*** Opening DATA FOR THIS EXERCISE ***
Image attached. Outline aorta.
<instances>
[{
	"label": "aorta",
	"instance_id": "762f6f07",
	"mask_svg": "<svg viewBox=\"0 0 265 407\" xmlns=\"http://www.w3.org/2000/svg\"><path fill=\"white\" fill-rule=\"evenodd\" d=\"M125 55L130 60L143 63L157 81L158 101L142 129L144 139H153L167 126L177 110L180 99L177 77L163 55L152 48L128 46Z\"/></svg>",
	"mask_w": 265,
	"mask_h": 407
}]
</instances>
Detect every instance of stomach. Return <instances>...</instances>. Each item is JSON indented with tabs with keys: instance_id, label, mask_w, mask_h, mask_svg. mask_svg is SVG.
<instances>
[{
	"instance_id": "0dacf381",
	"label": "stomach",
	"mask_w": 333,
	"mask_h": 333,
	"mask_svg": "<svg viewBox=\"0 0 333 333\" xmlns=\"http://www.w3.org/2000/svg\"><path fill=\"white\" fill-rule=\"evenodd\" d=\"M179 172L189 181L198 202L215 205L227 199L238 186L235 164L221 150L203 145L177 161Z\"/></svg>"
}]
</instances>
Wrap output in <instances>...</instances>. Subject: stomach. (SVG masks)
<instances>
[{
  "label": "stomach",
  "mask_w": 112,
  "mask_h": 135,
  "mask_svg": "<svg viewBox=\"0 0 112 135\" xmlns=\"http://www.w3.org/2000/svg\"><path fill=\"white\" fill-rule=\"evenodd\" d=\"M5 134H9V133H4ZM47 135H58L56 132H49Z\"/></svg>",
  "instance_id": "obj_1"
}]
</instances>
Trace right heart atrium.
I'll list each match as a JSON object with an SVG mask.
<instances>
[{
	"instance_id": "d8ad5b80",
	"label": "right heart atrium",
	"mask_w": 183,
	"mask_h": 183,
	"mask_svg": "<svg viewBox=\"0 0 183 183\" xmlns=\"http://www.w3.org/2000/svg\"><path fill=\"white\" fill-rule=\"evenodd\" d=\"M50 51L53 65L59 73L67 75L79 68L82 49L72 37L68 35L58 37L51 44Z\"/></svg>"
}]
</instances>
*** Closing DATA FOR THIS EXERCISE ***
Go through the records and print each one exactly.

Image attached. Outline aorta.
<instances>
[{
	"label": "aorta",
	"instance_id": "762f6f07",
	"mask_svg": "<svg viewBox=\"0 0 265 407\" xmlns=\"http://www.w3.org/2000/svg\"><path fill=\"white\" fill-rule=\"evenodd\" d=\"M125 55L130 60L143 63L157 81L158 101L142 129L144 139H153L167 126L177 110L180 99L177 77L163 55L152 48L128 46Z\"/></svg>",
	"mask_w": 265,
	"mask_h": 407
}]
</instances>
Detect every instance of stomach. Return <instances>...</instances>. Each item is JSON indented with tabs with keys: instance_id, label, mask_w, mask_h, mask_svg. mask_svg is SVG.
<instances>
[{
	"instance_id": "0dacf381",
	"label": "stomach",
	"mask_w": 333,
	"mask_h": 333,
	"mask_svg": "<svg viewBox=\"0 0 333 333\" xmlns=\"http://www.w3.org/2000/svg\"><path fill=\"white\" fill-rule=\"evenodd\" d=\"M179 172L189 181L198 202L215 205L227 199L238 186L235 164L221 150L203 145L177 161Z\"/></svg>"
}]
</instances>
Wrap output in <instances>...</instances>. Subject: stomach. (SVG masks)
<instances>
[{
  "label": "stomach",
  "mask_w": 112,
  "mask_h": 135,
  "mask_svg": "<svg viewBox=\"0 0 112 135\" xmlns=\"http://www.w3.org/2000/svg\"><path fill=\"white\" fill-rule=\"evenodd\" d=\"M5 134H9V133H4ZM47 135H58L56 132H49Z\"/></svg>",
  "instance_id": "obj_1"
}]
</instances>
Trace right heart atrium.
I'll list each match as a JSON object with an SVG mask.
<instances>
[{
	"instance_id": "d8ad5b80",
	"label": "right heart atrium",
	"mask_w": 183,
	"mask_h": 183,
	"mask_svg": "<svg viewBox=\"0 0 183 183\" xmlns=\"http://www.w3.org/2000/svg\"><path fill=\"white\" fill-rule=\"evenodd\" d=\"M50 51L53 65L59 73L67 75L79 68L82 49L72 37L68 35L58 37L51 44Z\"/></svg>"
}]
</instances>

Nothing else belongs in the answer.